I'm sorry I didn't believe being male or married or more than one dog would start such a clucking flurry of imaginations


----------



## Purple Poodle

redvelvet said:


> I'm sorry I didn't believe being male or married or more than one dog would start such a clucking flurry of imaginations


Watch it buddy or these cluckers will cluck you up! :sinister:

I'm sorry I couldn't resist!


----------



## KPoos

redvelvet said:


> I'm sorry I didn't believe being male or married or more than one dog would start such a clucking flurry of imaginations


If you call us HENS one more damn time I'm going to get really pissed. No one around here said anything about your gender so stop referring to ours in the negative, got me?


----------



## redvelvet

I dont think of my hens in a negitive way but ok.....sorry


----------



## redvelvet

you made me laugh purple
thank you


----------



## KPoos

redvelvet said:


> I dont think of my hens in a negitive way but ok.....sorry


Look maybe because you are a man you don't GET that calling women hens or saying that they are "clucking" is a bad or negative thing but I'm here to tell you not to say that to any other woman ever again. It's meant in a derogatory manner, the entire generalization of women talking in a group resembling a hen house is negative and you know it. Men say it because they want to insult women and that's it.


----------



## bigredpoodle

:rolffleyes:Wow i guess I am weird cause it did not bother me ! I kinda thought it was a funny way to put it:rolffleyes:
Purple cracked me up too !


----------



## redvelvet

KPoos said:


> Look maybe because you are a man you don't GET that calling women hens or saying that they are "clucking" is a bad or negative thing but I'm here to tell you not to say that to any other woman ever again. It's meant in a derogatory manner, the entire generalization of women talking in a group resembling a hen house is negative and you know it. *Men say it because* they want to insult women and that's it.


isn't that generalizing

shouldn't we get back onto topic
breeding age


----------



## roxy25

redvelvet said:


> This is sounding a lot like a hen house...
> shall WE all leave phone numbers?


You know what we had a few members on here who did not give kennel name and guess what ?

:wacko:


----------



## KPoos

redvelvet said:


> isn't that generalizing
> 
> shouldn't we get back onto topic
> breeding age


Are you a man? Did you say it? Get back to whatever you want just stop talking about the hens or I'm reporting it.


----------



## jak

Redvelvet -that was an insensitive thing to say

And quite frankly, I'm getting sick of the games you are playing BRP,
*SO STOP IT!*


----------



## jak

bigredpoodle said:


> :rolffleyes:Wow i guess I am weird cause it did not bother me ! I kinda thought it was a funny way to put it:rolffleyes:
> Purple cracked me up too !


Hmmmmm...

I wonder why you weren't bothered... such a hard question there.
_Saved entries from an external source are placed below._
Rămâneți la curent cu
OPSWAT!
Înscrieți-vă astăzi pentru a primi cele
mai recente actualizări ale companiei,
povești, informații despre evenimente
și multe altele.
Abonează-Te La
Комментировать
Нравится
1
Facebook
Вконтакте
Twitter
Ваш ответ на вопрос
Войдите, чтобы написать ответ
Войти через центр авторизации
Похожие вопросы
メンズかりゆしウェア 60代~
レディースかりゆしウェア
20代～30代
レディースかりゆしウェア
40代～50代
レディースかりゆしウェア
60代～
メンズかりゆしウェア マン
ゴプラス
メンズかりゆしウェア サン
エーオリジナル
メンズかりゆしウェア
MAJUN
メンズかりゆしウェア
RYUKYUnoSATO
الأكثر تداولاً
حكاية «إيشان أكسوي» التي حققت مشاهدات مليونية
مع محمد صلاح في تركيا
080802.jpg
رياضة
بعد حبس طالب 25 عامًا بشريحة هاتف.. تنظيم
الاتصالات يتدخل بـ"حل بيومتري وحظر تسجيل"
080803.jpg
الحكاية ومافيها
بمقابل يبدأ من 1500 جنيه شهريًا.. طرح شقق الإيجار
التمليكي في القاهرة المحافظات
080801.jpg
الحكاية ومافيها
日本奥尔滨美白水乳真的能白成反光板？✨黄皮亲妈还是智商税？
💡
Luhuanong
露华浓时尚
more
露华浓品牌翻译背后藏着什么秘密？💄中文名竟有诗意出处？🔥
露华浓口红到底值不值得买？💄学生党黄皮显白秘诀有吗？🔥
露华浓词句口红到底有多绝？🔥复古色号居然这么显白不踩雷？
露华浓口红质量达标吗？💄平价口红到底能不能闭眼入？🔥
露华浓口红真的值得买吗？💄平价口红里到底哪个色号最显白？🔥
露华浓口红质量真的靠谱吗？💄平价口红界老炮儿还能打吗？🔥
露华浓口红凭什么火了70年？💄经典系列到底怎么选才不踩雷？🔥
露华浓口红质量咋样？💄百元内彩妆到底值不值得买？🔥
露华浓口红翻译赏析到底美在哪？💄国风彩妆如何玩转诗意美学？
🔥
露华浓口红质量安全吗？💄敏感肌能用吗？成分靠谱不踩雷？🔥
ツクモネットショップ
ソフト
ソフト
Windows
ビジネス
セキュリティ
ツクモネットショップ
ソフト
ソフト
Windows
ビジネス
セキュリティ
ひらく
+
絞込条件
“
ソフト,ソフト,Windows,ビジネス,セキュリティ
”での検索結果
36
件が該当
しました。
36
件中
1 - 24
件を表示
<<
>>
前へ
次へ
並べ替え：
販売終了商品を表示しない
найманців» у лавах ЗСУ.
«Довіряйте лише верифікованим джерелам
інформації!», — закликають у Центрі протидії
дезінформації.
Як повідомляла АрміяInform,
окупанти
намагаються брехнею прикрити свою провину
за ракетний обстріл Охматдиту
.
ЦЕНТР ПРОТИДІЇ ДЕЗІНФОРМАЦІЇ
IDK, maybe because he is your husband???

Correct me if I'm wrong,

but isn't Redvelvet's avatar the same as this dog on your website???
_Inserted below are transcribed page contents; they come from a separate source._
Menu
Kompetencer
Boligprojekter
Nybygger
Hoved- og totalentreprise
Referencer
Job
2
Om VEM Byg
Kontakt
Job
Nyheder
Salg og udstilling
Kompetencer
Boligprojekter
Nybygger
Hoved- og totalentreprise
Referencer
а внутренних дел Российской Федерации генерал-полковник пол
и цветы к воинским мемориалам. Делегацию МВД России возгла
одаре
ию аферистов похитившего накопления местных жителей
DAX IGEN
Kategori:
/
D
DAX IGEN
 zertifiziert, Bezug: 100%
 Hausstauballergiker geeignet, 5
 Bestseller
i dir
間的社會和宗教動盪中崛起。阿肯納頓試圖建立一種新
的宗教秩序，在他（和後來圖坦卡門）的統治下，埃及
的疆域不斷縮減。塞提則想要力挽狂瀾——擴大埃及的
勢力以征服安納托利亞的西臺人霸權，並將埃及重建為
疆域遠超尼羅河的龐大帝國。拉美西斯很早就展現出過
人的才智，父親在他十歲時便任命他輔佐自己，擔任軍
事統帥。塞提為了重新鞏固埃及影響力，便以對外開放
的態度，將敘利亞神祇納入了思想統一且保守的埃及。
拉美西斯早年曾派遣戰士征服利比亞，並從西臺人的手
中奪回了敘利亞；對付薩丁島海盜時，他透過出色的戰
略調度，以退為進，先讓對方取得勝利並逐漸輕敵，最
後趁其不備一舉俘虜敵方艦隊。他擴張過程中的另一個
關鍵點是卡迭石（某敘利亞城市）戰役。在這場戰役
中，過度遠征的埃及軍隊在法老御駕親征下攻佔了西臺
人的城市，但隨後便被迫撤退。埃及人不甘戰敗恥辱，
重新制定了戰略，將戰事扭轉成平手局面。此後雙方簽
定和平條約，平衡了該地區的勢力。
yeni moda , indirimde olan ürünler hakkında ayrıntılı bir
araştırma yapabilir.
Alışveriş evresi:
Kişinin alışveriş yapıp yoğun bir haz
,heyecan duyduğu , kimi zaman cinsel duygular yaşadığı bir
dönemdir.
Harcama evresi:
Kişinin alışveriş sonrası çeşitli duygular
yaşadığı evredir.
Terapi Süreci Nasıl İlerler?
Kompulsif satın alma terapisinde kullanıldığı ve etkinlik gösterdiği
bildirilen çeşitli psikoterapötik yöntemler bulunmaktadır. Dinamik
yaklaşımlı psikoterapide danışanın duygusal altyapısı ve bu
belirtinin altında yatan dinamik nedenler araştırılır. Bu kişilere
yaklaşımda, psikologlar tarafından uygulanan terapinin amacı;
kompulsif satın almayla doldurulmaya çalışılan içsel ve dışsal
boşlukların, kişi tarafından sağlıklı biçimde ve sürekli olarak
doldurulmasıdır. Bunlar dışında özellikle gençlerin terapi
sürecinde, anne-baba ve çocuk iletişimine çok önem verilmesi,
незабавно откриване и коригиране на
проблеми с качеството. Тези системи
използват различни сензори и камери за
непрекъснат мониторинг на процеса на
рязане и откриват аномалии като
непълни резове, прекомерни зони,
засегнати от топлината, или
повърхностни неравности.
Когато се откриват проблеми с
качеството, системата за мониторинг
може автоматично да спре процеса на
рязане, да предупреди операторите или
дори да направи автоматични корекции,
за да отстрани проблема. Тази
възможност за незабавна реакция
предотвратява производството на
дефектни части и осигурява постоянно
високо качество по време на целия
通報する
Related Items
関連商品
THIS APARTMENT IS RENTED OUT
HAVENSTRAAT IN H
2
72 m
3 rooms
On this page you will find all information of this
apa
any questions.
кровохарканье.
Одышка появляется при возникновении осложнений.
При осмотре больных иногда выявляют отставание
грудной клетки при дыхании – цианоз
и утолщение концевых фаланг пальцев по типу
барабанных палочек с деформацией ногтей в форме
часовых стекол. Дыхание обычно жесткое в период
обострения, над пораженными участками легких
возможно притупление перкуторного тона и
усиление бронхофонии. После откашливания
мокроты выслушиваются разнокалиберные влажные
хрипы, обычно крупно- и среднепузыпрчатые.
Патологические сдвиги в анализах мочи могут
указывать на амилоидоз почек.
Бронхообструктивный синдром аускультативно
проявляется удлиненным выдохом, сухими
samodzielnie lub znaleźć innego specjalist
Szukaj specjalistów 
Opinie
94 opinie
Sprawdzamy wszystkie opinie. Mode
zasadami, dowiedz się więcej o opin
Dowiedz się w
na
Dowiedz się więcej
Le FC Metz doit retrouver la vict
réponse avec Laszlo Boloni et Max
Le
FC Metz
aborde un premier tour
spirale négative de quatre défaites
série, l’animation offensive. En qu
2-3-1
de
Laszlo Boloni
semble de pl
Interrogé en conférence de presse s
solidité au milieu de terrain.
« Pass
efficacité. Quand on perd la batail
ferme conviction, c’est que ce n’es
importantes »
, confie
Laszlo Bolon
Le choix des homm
http://www.sherocstandardpoodles.com/images/Picture_0145.jpg


Your games are childish, and really quite pathetic


----------



## KPoos

What the heck?*sigh*:doh:


----------



## bigredpoodle

jak said:


> Redvelvet -that was an insensitive thing to say
> 
> And quite frankly, I'm getting sick of the games you are playing BRP,
> *SO STOP IT!*


I guess I am confused I did not realize I was playing games ... 
I took alot of this as light hearted and as funny ... Some folks have a twisted sense of humor,, 
Sorry If I offended you somehow ..


----------



## bigredpoodle

And so am I responsible somehow ? I am really confused here...Please splain ....


----------



## Cdnjennga

Wow, I didn't know where you were going with that Jak, but this thread just got interesting! No pulling the wool over your eyes.


----------



## jak

bigredpoodle said:


> I guess I am confused I did not realize I was playing games ...
> I took alot of this as light hearted and as funny ... Some folks have a twisted sense of humor,,
> Sorry If I offended you somehow ..


Look, I have not contributed in any of these 'heated' threads,
I don't have 'alliances' with any one on here
And as an outsider it is extremely clear over the last couple of months the little games you play when you post subtle things just to niggle at certain people for whatever *twisted* reasons you have -humour?
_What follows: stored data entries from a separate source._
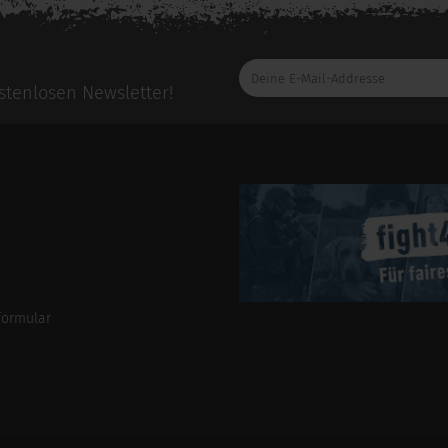
Deine
E-
tenlosen Newsletter!
Mail-
Addresse
formular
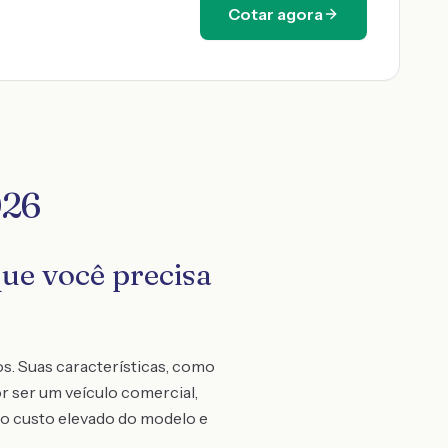
Cotar agora
026
ue você precisa
s. Suas características, como
r ser um veículo comercial,
 o custo elevado do modelo e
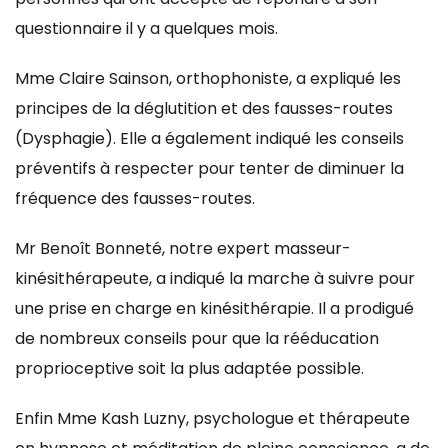
questionnaire il y a quelques mois.
Mme Claire Sainson, orthophoniste, a expliqué les
principes de la déglutition et des fausses-routes
(Dysphagie). Elle a également indiqué les conseils
préventifs à respecter pour tenter de diminuer la
fréquence des fausses-routes.
Mr Benoît Bonneté, notre expert masseur-
kinésithérapeute, a indiqué la marche à suivre pour
une prise en charge en kinésithérapie. Il a prodigué
de nombreux conseils pour que la rééducation
proprioceptive soit la plus adaptée possible.
Enfin Mme Kash Luzny, psychologue et thérapeute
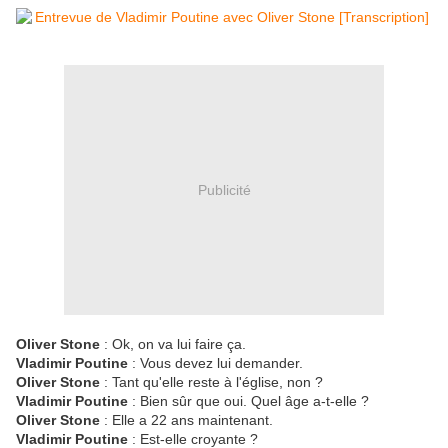
Publicité
Oliver Stone
: Ok, on va lui faire ça.
Vladimir Poutine
: Vous devez lui demander.
Oliver Stone
: Tant qu'elle reste à l'église, non ?
Vladimir Poutine
: Bien sûr que oui. Quel âge a-t-elle ?
Oliver Stone
: Elle a 22 ans maintenant.
Vladimir Poutine
: Est-elle croyante ?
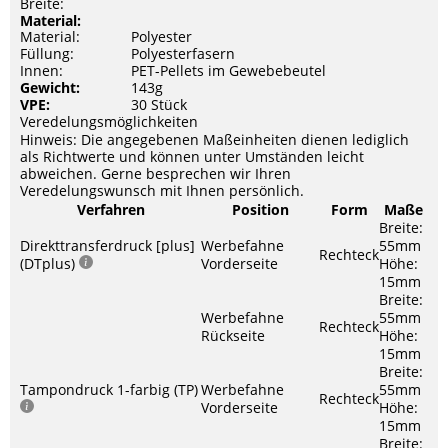
Breite:
Material:
Material:
Polyester
Füllung:
Polyesterfasern
Innen:
PET-Pellets im Gewebebeutel
Gewicht:
143g
VPE:
30 Stück
Veredelungsmöglichkeiten
Hinweis: Die angegebenen Maßeinheiten dienen lediglich
als Richtwerte und können unter Umständen leicht
abweichen. Gerne besprechen wir Ihren
Veredelungswunsch mit Ihnen persönlich.
Verfahren
Position
Form
Maße
Breite:
Direkttransferdruck [plus]
Werbefahne
55mm
Rechteck
(DTplus)
Vorderseite
Höhe:
15mm
Breite:
Werbefahne
55mm
Rechteck
Rückseite
Höhe:
15mm
Breite:
Tampondruck 1-farbig (TP)
Werbefahne
55mm
Rechteck
Vorderseite
Höhe:
15mm
Breite:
I think it is quite clear the games you are playing, when your husband comes on with a very small introduction, and then launches straight into heated threads with you, and then no one actually knows he is your husband??

I have nothing to hide on here, why do you??


----------



## wishpoo

WOW >>> WOW>>> WOWWWWW !!!!!!!!

*JAK* - YOU AAAAAARRRREEE *THE *MAN !!!!! 

:hail:

Always knew it - just today you are my super-hero !!!! LOL


----------



## roxy25

bigredpoodle said:


> And so am I responsible somehow ? I am really confused here...Please splain ....


So you are going to tell this forum that is not your dog now ? WOW LOL


----------



## bigredpoodle

I denied nothing ! I am not responsible for what he says that is my confusion You guys really are crazy if you think I am .. He is his own person ..


----------



## bigredpoodle

jak said:


> Look, I have not contributed in any of these 'heated' threads,
> I don't have 'alliances' with any one on here
> And as an outsider it is extremely clear over the last couple of months the little games you play when you post subtle things just to niggle at certain people for whatever *twisted* reasons you have -humour?
> 
> I think it is quite clear the games you are playing, when your husband comes on with a very small introduction, and then launches straight into heated threads with you, and then no one actually knows he is your husband??
> 
> I have nothing to hide on here, why do you??


So in your opinion he should have introduced himself as my husband right ? Why ?


----------



## KPoos

Wow, Jak you are a good detective. Why post the dog in the avatar if you aren't going to just come forward and say who you are? Wonder how many husbands have accounts here so that a person can post under two separate names? That might explain Fur Elite's split personality! That would at least make more sense than her posting to herself as poodlepal.


----------



## jak

bigredpoodle said:


> I denied nothing ! I am not responsible for what he says that is my confusion You guys really are crazy if you think I am .. He is his own person ..


You've completely missed the point...


----------



## KPoos

bigredpoodle said:


> So in your opinion he should have introduced himself as my husband right ? Why ?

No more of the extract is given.